The color red can represent power, sacrifice, and transformation in both of those cultures. It also helps that many red foods are available around mid-June. Summer fruits like strawberries and watermelon, for example are in peak season during Juneteenth.

When did slavery end? ›

As it turns out, neither document applied to Indian Territory, and consequently, slavery survived in that part of the United States for several months after it was abolished everywhere else with the ratification of the Thirteenth Amendment in December, 1865.

When did slavery start? ›

From an Anglo-American perspective, 1619 is considered the beginning of slavery, just like Jamestown and Plymouth symbolize the beginnings of "America" from an English-speaking point of view.

Why is February a black history month? ›

Woodson chose February for reasons of tradition and reform.
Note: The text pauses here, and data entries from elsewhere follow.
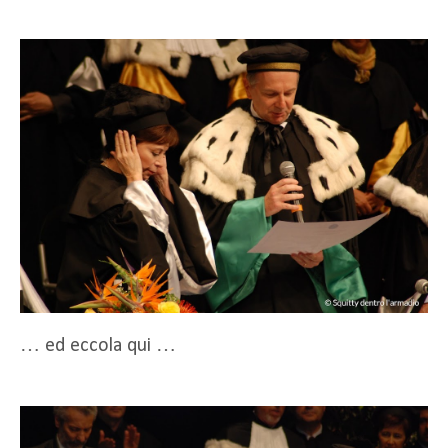
… ed eccola qui …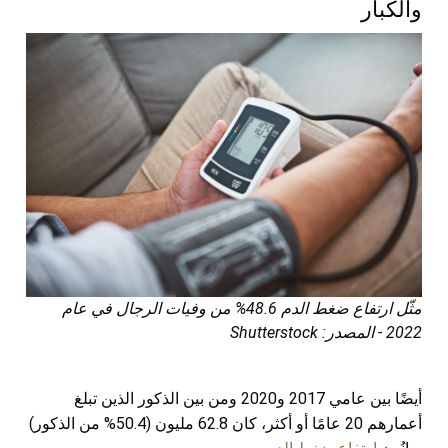
والكبار
مثّل ارتفاع ضغط الدم 48.6% من وفيات الرجال في عام
2022 - المصدر: Shutterstock
أيضًا بين عامي 2017 و2020 ومن بين الذكور الذين تبلغ
أعمارهم 20 عامًا أو أكثر، كان 62.8 مليون (50.4% من الذكور)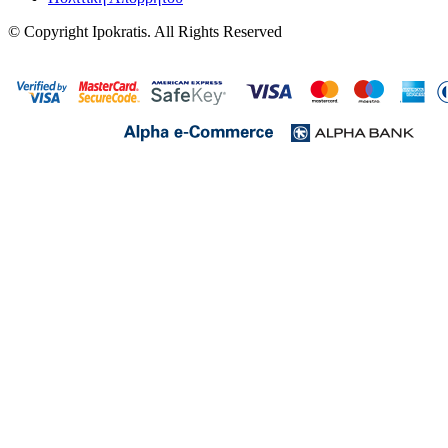
© Copyright Ipokratis. All Rights Reserved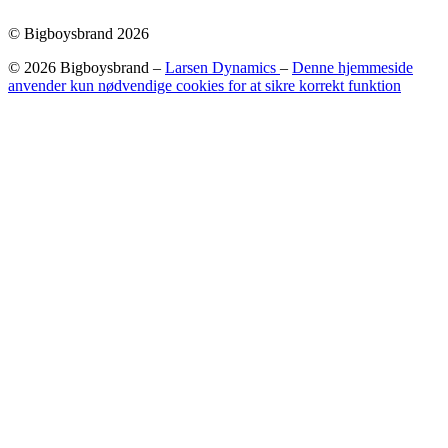
© Bigboysbrand 2026
© 2026 Bigboysbrand –
Larsen Dynamics
–
Denne hjemmeside
anvender kun nødvendige cookies for at sikre korrekt funktion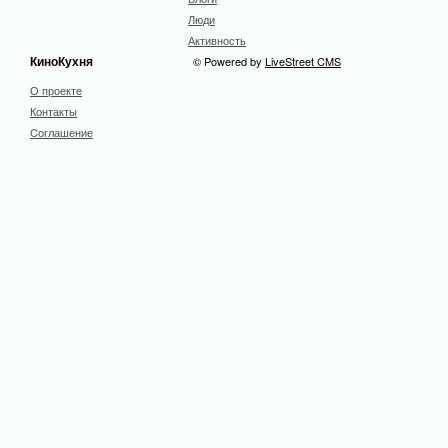
Люди
Активность
КиноКухня
© Powered by
LiveStreet CMS
О проекте
Контакты
Cоглашение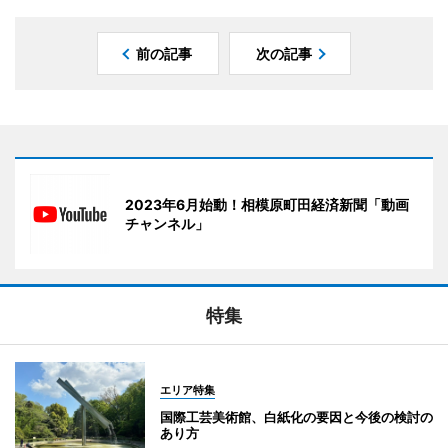
前の記事
次の記事
2023年6月始動！相模原町田経済新聞「動画
チャンネル」
特集
エリア特集
国際工芸美術館、白紙化の要因と今後の検討の
あり方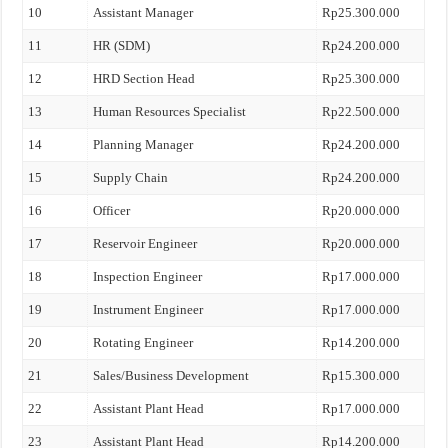
10
Assistant Manager
Rp25.300.000
11
HR (SDM)
Rp24.200.000
12
HRD Section Head
Rp25.300.000
13
Human Resources Specialist
Rp22.500.000
14
Planning Manager
Rp24.200.000
15
Supply Chain
Rp24.200.000
16
Officer
Rp20.000.000
17
Reservoir Engineer
Rp20.000.000
18
Inspection Engineer
Rp17.000.000
19
Instrument Engineer
Rp17.000.000
20
Rotating Engineer
Rp14.200.000
21
Sales/Business Development
Rp15.300.000
22
Assistant Plant Head
Rp17.000.000
23
Assistant Plant Head
Rp14.200.000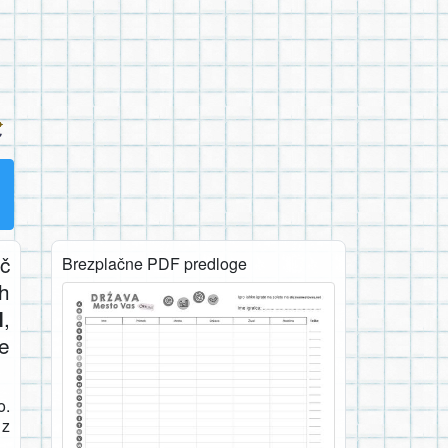
č
Brezplačne PDF predloge
h
,
I
ne
o.
 z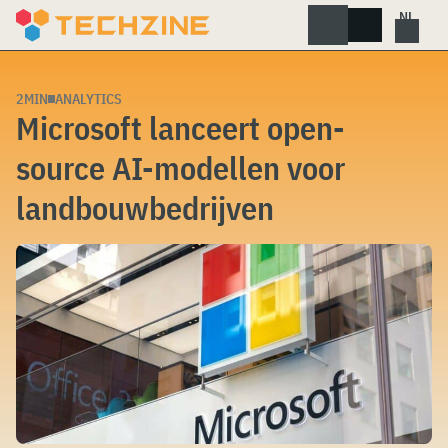
Skip
to
content
2MIN
ANALYTICS
Microsoft lanceert open-
source AI-modellen voor
landbouwbedrijven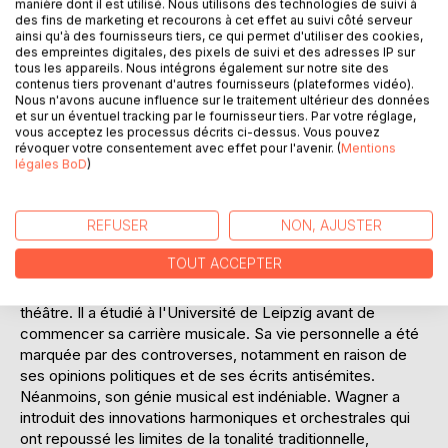
manière dont il est utilisé. Nous utilisons des technologies de suivi à
offre une fenêtre unique sur l'esprit d'un génie créatif dont
des fins de marketing et recourons à cet effet au suivi côté serveur
ainsi qu'à des fournisseurs tiers, ce qui permet d'utiliser des cookies,
l'héritage continue d'influencer la musique classique
des empreintes digitales, des pixels de suivi et des adresses IP sur
contemporaine.
tous les appareils. Nous intégrons également sur notre site des
contenus tiers provenant d'autres fournisseurs (plateformes vidéo).
Nous n'avons aucune influence sur le traitement ultérieur des données
L'AUTEUR :
et sur un éventuel tracking par le fournisseur tiers. Par votre réglage,
Richard Wagner, né le 22 mai 1813 à Leipzig, est l'une des
vous acceptez les processus décrits ci-dessus. Vous pouvez
figures les plus influentes de la musique occidentale.
révoquer votre consentement avec effet pour l'avenir. (
Mentions
Compositeur, chef d'orchestre, poète et essayiste, il est
légales BoD
)
surtout connu pour ses opéras tels que "L'Anneau du
Nibelung", "Tristan et Isolde" et "Parsifal". Son approche
REFUSER
NON, AJUSTER
révolutionnaire de l'opéra, qu'il appelait "drame musical", a
transformé la manière dont la musique et le théâtre
TOUT ACCEPTER
interagissent. Wagner a grandi dans une famille d'artistes,
ce qui a nourri sa passion précoce pour la musique et le
théâtre. Il a étudié à l'Université de Leipzig avant de
commencer sa carrière musicale. Sa vie personnelle a été
marquée par des controverses, notamment en raison de
ses opinions politiques et de ses écrits antisémites.
Néanmoins, son génie musical est indéniable. Wagner a
introduit des innovations harmoniques et orchestrales qui
ont repoussé les limites de la tonalité traditionnelle,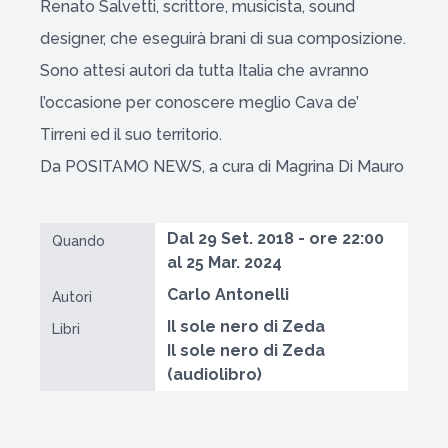
Renato Salvetti, scrittore, musicista, sound
designer, che eseguirà brani di sua composizione.
Sono attesi autori da tutta Italia che avranno
l’occasione per conoscere meglio Cava de’
Tirreni ed il suo territorio.
Da POSITAMO NEWS, a cura di Magrina Di Mauro
Dal 29 Set. 2018 - ore 22:00
Quando
al 25 Mar. 2024
Carlo Antonelli
Autori
Il sole nero di Zeda
Libri
Il sole nero di Zeda
(audiolibro)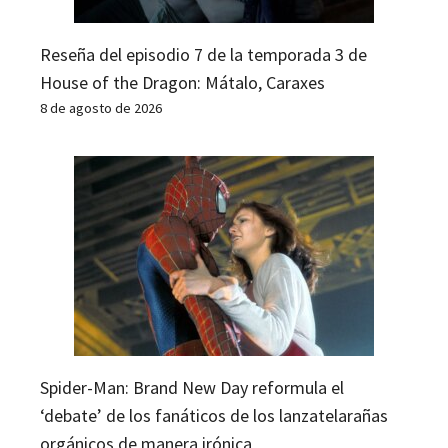
Reseña del episodio 7 de la temporada 3 de
House of the Dragon: Mátalo, Caraxes
8 de agosto de 2026
Spider-Man: Brand New Day reformula el
‘debate’ de los fanáticos de los lanzatelarañas
orgánicos de manera irónica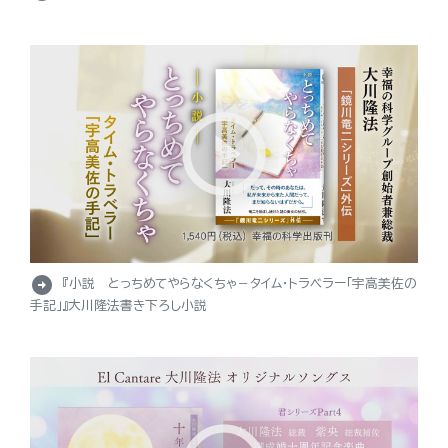
arrow_circle_right
『小説 とっちめてやらなくちゃ－タイム・トラベラー「宇高美佐の
手記」』大川隆法書き下ろし小説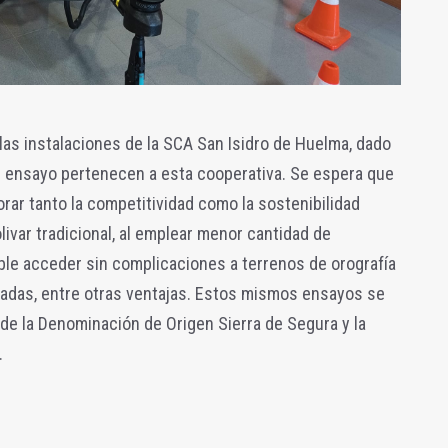
as instalaciones de la SCA San Isidro de Huelma, dado
el ensayo pertenecen a esta cooperativa. Se espera que
ar tanto la competitividad como la sostenibilidad
livar tradicional, al emplear menor cantidad de
ible acceder sin complicaciones a terrenos de orografía
adas, entre otras ventajas. Estos mismos ensayos se
 de la Denominación de Origen Sierra de Segura y la
.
It is commonly said that Woodson selected February to encompass the birthdays of two great Americans who played a prominent role in shaping black history, namely Abraham Lincoln and Frederick Douglass, whose birthdays are the 12th and the 14th, respectively.

What is the nickname for Juneteenth? ›

Juneteenth, also known as Freedom Day or Emancipation Day, commemorates an important step towards the end of slavery in the United States. On this day, the nation comes together to acknowledge and celebrate the end of the Civil War and chattel slavery in this country.

Who is in many rivers to cross? ›

Robert Taylor and Eleanor Parker star as a Kentucky backwoodsman and the woman who will NOT let anything interfere with her plans to marry him in this humorous romantic adventure through the American Frontier of 1798.

What instruments are used in the song many rivers to cross? ›

About this track. Many Rivers To Cross is Ideophone's instrumental reimagining of the classic Jimmy Cliff song combining lap-steel guitars, amplified cellos and lilting keyboard drones that all weave around a fragile, glassy melody.